The Emerald Triangle, has long been a center for marijuana growth and business. The area, which is made up of Northern California’s Humboldt, Mendocino and Trinity counties, has now taken a new step towards commercial marijuana cultivation. The first 2 commercial farms have been approved in Humboldt County, marking a change in the way things will be run in the region from now on. The county’s commercial medical marijuana program has created land regulations and a licensing system for all new as well as existing marijuana growing, processing and manufacturing companies in the Emerald Triangle. The county’s program complies with California’s Medical Marijuana Regulation and Safety Act, which is estimated to come into full force in 2018.
Expanding the Industry
The county has already received 100 applications and they expect to receive many more in the coming months. Cannabis related businesses will have until the end of the year to submit their applications at which point the submission cut off will take effect until the county completes an environmental review. The ultimate intention will be to expand the industry to even more areas. Right now, the county is only allowing new cultivation to happen on prime agricultural land. This was done in order to avoid having to a complete environmental review first.

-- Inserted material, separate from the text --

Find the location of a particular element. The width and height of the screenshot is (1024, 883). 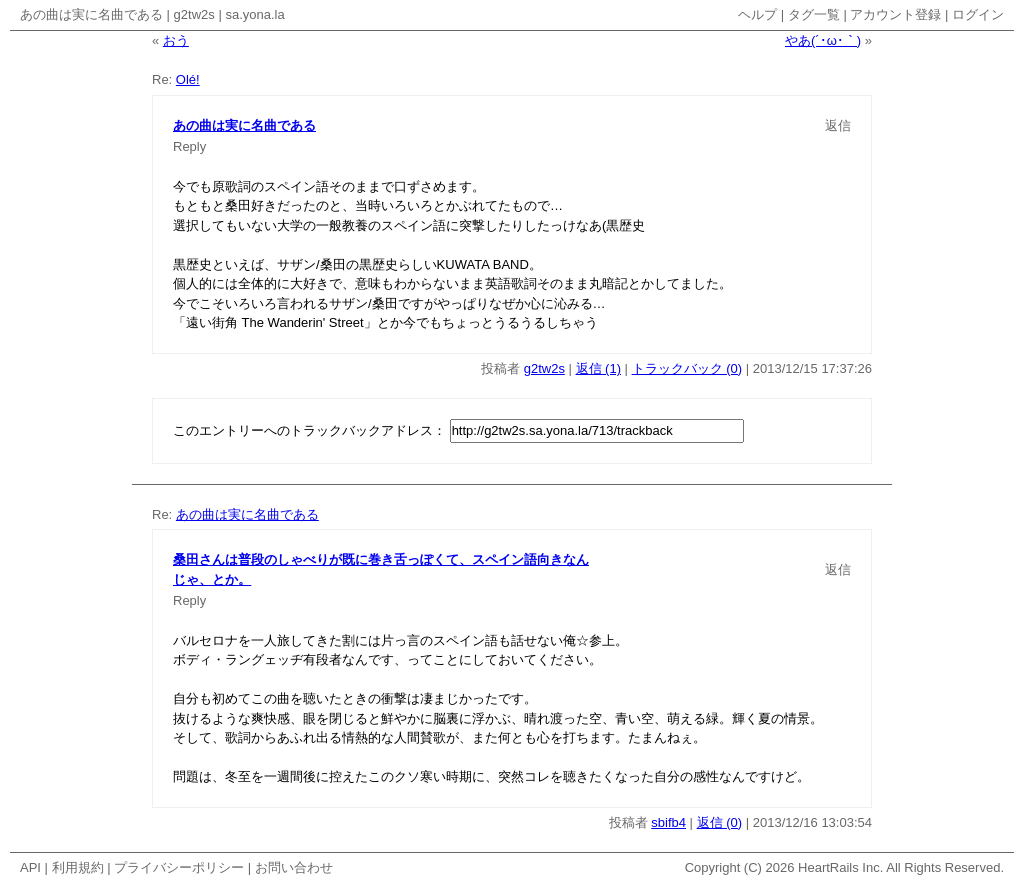

やあ(´･ω･｀) is located at coordinates (823, 40).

The Farms that Brought Commercial Growing to the Emerald Triangle
The 2 farms that have been approved are quite different in size. One is a quarter acre mixed light farm in Carlotta. The other is a 7-acre outdoor farm in Honeydew, owned by a local restaurant owner, Alex Moore, who co-owns Honeydew Farms LLC with his wife, Miranda. The couple already have a farm that is just under an acre large, where they grow medical marijuana. Now they’re looking to expand their land by 6 more acres. Their goal is to rent the land to other farmers as well as open a processing facility and dispensaries across California. “We decided that it was time to come out as supporters of this industry,” says Alex Moore, stating, “I’m a businessman and entrepreneur and this is just a business opportunity that we’re going to take advantage of. I have no moral issues with cannabis. I think the world is a better place because of it.”

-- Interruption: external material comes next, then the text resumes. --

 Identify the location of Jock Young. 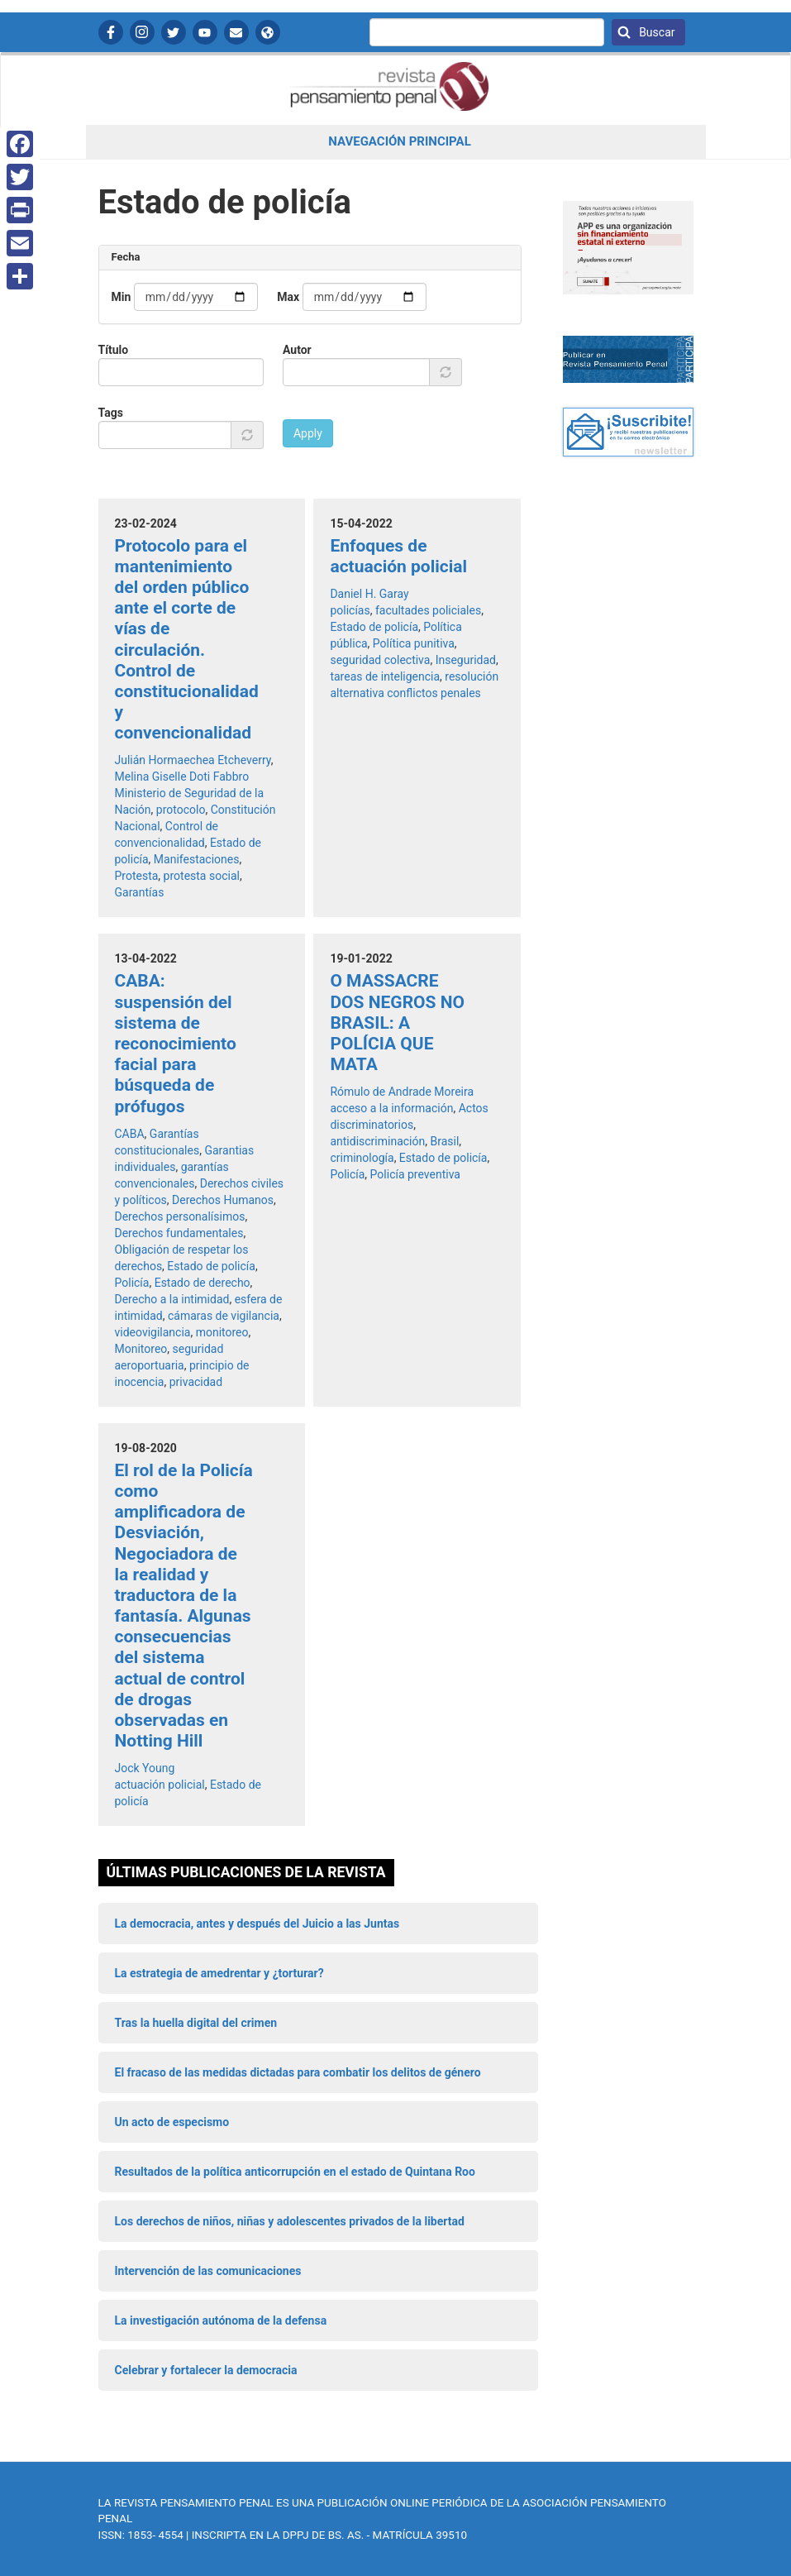
(145, 1768).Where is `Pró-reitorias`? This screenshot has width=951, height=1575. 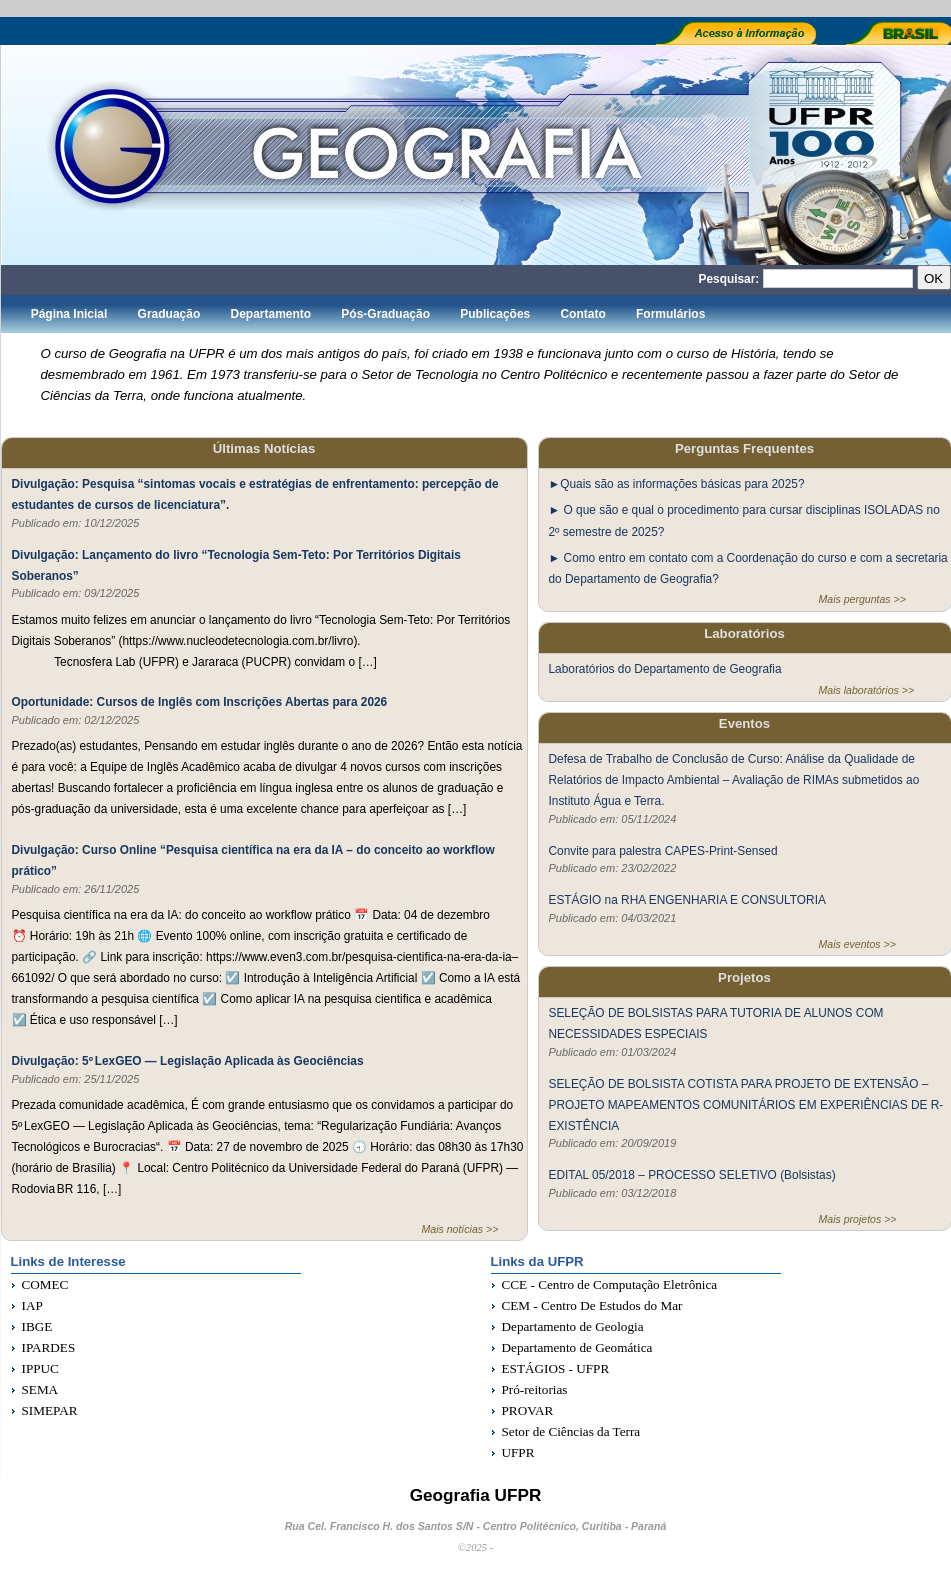
Pró-reitorias is located at coordinates (535, 1389).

The Opposition to Commercialization
Some cannabis advocates in the Emerald triangle have not been so happy with the county’s decision to allow such large scale farms to receive permits. Robert Sutherland, a spokesperson for Humboldt-Mendocino Marijuana Advocacy Project, known as HUMMAP, said, “The county is catering to the greedheads. Instead, we need to focus on an industry that continues to honor its reputation for quality. People will buy based on their knowledge that it’s coming from a hands-on, very conscientious and responsible handler.”
With hundreds of applications expected to come in, the county has a big task on their hands, making sure that all their decisions are fair to both new and existing farms. On top of this, the state is voting this November on whether to legalize recreational marijuana in California. No doubt, if recreational pot is legalized, a new dimension will be added to the industry as well.